GUT is a Generator of Useful Types 😉 You write down a description of structured types in a syntax inspired by different languages of the curly braces family and the ML family. GUT takes that description and generates type definitions with useful properties, such as comparison operators and certain reflection capabilities, in an output language of your choice.
Installation
The code implementing GUT is written in C++, because that language most dearly needs such a generator. Other output modules exist, however.
If you unpacked a binary distribution
archive of GUT, you should be able to run the program gut
(for unixoid
systems) or gut.exe
(for windows-like systems) directly.
You can verify the authenticity of the distribution archives using
Minisign or
GnuPG:
minisign -Vm gut-$VERSION.zip -P RWQqcIdQLuG/Iiw3rcwD9D3Wu8UojK49fBSLibuda44tqkEcZV+xTfYC
gpg --verify gut-$VERSION.zip.asc
Alternatively, you can run GUT using
Docker. Images are provided in the repository
chust/gut. Where you would run
gut
, you can instead type docker run --rm chust/gut
.
If you want to compile GUT from source, you will need a C++14 compiler, the CMake build tool, and the Conan package manager. The program depends on MMU and GMP
Command Line Use
In the most basic scenario, the gut
executable reads type declarations from
standard input and writes generated definitions to standard output, but in
order to know what kind of output it should generate, you have to supply the
--lang
option. For example, this will pretty print the input back in the type
declaration format:
$ echo 'type Foo = string' | gut --lang=gut
reading root module <stdin>...
writing <stdout>...
type Foo = string
Most of the time you will probably save your type declarations and the
generated output in files. In this case, gut
can infer the output format from
the extension of the output filename. For example, this will read input from
foo.gut
and turn the declarations into a technical reference document in HTML
format, named foo.html
:
$ gut foo.gut -o foo.html
reading root module 'foo.gut'...
writing 'foo.html'...
For detailed information about the command line options, invoke gut
with the
--help
option. If you want information about generator-specific options for
your chosen output type, add the --lang
option as well. For example, this
will print information how to use the C++14 output generator:
$ gut --lang=c++ --help
Usage: gut.exe [OPTIONS] SOURCES...
...
Type Declaration Language
The declaration language supported by GUT consists of three kinds of elements: Types (obviously), constants, and modules. The different declarations are described below in detail. Every declaration is conceptually part of a module body:
Decl = TypeDecl | ConstDecl | ModuleDecl | ";".
ModuleBody = Decl {Decl}.
Declarations may optionally be separated by any number of semicolons, but they are not required to be.
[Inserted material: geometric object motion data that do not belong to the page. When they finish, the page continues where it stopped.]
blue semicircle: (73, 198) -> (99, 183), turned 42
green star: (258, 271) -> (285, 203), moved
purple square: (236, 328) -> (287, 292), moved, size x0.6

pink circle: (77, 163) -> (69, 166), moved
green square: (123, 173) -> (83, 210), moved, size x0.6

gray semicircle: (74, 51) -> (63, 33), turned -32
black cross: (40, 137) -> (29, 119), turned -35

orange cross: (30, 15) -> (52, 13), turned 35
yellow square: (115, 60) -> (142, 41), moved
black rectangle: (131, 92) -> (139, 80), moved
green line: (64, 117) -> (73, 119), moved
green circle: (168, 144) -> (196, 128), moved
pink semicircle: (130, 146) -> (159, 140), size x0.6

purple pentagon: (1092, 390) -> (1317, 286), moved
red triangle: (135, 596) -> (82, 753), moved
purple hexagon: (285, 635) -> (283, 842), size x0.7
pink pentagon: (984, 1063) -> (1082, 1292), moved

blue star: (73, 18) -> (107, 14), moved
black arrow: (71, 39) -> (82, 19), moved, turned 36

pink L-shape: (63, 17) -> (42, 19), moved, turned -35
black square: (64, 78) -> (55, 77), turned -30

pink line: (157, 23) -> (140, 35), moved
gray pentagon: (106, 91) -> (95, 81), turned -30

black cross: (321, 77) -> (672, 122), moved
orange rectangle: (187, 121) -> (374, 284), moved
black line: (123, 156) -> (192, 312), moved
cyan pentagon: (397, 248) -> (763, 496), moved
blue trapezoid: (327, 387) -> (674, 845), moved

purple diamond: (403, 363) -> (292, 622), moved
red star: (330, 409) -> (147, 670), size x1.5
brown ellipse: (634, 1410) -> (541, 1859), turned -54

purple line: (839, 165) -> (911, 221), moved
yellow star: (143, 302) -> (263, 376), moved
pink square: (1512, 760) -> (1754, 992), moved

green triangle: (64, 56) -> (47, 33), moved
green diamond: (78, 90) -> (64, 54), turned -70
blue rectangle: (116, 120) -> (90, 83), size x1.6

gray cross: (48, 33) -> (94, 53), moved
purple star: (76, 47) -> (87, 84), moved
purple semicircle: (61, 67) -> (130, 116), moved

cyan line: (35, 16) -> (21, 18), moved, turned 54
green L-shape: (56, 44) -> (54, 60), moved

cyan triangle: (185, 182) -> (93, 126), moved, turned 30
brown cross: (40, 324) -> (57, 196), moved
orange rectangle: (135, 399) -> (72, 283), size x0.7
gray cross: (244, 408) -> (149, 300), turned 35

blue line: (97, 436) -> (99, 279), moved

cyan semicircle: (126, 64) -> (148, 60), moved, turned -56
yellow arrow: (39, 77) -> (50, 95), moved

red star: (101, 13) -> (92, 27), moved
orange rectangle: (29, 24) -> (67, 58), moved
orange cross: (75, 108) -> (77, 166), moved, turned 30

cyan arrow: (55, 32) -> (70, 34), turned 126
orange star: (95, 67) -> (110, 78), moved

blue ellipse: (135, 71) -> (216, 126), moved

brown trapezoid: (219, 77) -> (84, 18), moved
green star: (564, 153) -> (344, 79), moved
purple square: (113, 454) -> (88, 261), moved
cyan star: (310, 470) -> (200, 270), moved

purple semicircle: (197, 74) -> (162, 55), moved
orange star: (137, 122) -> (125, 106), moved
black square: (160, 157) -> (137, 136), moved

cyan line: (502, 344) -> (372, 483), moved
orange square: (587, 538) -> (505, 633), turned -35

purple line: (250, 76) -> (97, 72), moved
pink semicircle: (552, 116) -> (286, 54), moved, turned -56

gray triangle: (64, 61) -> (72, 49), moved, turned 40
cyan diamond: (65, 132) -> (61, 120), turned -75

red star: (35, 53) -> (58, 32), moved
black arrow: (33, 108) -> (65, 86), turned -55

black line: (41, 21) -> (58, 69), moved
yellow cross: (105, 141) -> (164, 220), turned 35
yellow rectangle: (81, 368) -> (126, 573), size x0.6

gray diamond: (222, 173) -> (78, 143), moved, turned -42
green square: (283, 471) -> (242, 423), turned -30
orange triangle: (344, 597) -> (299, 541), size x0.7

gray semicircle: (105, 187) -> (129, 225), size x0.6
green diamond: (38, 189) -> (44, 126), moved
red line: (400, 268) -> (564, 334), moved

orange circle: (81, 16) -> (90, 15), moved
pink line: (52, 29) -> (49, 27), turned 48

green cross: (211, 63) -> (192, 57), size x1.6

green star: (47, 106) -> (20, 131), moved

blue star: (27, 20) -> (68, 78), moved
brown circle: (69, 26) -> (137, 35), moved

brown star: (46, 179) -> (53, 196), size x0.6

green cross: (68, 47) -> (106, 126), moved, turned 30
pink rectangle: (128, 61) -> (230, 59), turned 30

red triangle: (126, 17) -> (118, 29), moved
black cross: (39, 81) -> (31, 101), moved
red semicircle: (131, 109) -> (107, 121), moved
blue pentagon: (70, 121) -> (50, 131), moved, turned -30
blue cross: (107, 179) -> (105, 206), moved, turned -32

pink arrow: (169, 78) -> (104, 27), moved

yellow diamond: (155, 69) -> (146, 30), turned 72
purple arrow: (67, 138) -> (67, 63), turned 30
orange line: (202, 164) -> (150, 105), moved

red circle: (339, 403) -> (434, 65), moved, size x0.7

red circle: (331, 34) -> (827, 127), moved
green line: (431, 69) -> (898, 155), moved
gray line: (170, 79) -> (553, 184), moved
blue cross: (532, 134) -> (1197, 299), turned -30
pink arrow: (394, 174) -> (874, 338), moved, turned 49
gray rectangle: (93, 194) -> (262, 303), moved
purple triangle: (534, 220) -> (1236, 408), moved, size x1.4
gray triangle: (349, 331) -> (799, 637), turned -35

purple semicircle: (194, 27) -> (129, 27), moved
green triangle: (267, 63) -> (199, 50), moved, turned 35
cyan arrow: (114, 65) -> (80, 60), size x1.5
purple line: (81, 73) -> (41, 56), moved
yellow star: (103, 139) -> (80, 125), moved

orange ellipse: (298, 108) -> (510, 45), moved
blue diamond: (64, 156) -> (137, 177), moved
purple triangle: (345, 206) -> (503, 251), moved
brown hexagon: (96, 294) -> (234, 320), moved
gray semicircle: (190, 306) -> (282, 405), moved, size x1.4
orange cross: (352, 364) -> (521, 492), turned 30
Comments following the C++ style can be inserted anywhere between the other
tokens of the grammar: The character combinations /*
and */
delimit block
comments (which may be nested), and two slashes //
start a line comment. A
line comment starting with three slashes and a space ///
is considered
documentation and will be associated with the next declaration encountered in
the input.
Type Declarations
A type declaration is introduced by the type
keyword, followed by an
identifier for the type, an equals sign, some optional hints, and the actual
definition:
TypeDecl = "type" Ident "=" {TypeHint} ...
TypeHint = "@struct" | "@flags".
A type hint is a keyword starting with an at-sign @
. The meaning of the hints
is described in the sections about the types that make use of them.
The type definition can be as simple as a keyword or identifier denoting a basic or already defined type, or as complex as a discriminated union with cases that have tuples and records as arguments.
Basic Types
The set of basic types consists of the following:
BasicType
= "void"
| "bool"
| "int8" | "uint8"
| "int16" | "uint16"
| "int32" | "uint32"
| "int64" | "uint64"
| "bigint"
| "float32"
| "float64"
| "string".
They keyword void
denotes the empty tuple conveying no contained information.
bool
is the logical data type consisting of the values true
and false
.
bigint
is an arbitrary precision integer. And string
is a string of
characters.
The int*
and uint*
keywords denote fixed-width signed and unsigned integers
respectively. The float*
keywords denote fixed-width binary floating point
values.
For example, a simple type alias may be created with a declaration like this:
type Word = int32
Tuple Types
A tuple is a structure with multiple anonymous members, possibly of different types. The members are usually accessed by position, or by fixed names indicating the position.
A tuple is written as a parenthesized list of other types, delimited by commas:
TupleType = "(" [TypeExpr {"," TypeExpr}] ")".
For example, a pair of a string and a number may be declared like this:
type NamedNumber = (string, float64)
The type expression consisting only of an empty pair of parentheses ()
is
equivalent to the basic void
type.
Container Types
A container is a structure bundling many elements of the same type(s). GUT supports linear and associative containers, both denoted using a similar syntax:
SeqType = "[" [LengthConst | TypeExpr] "]" TypeExpr
The type expression for a container starts with an opening bracket and ends with the type of contained values. If the opening bracket is immediately followed by a closing bracket, the container is a variable-size linear one. If the brackets contain a non-negative integer number, the container is a fixed-size linear one with the given number of elements. If the brackets contain a type, that is the key type for an associative container.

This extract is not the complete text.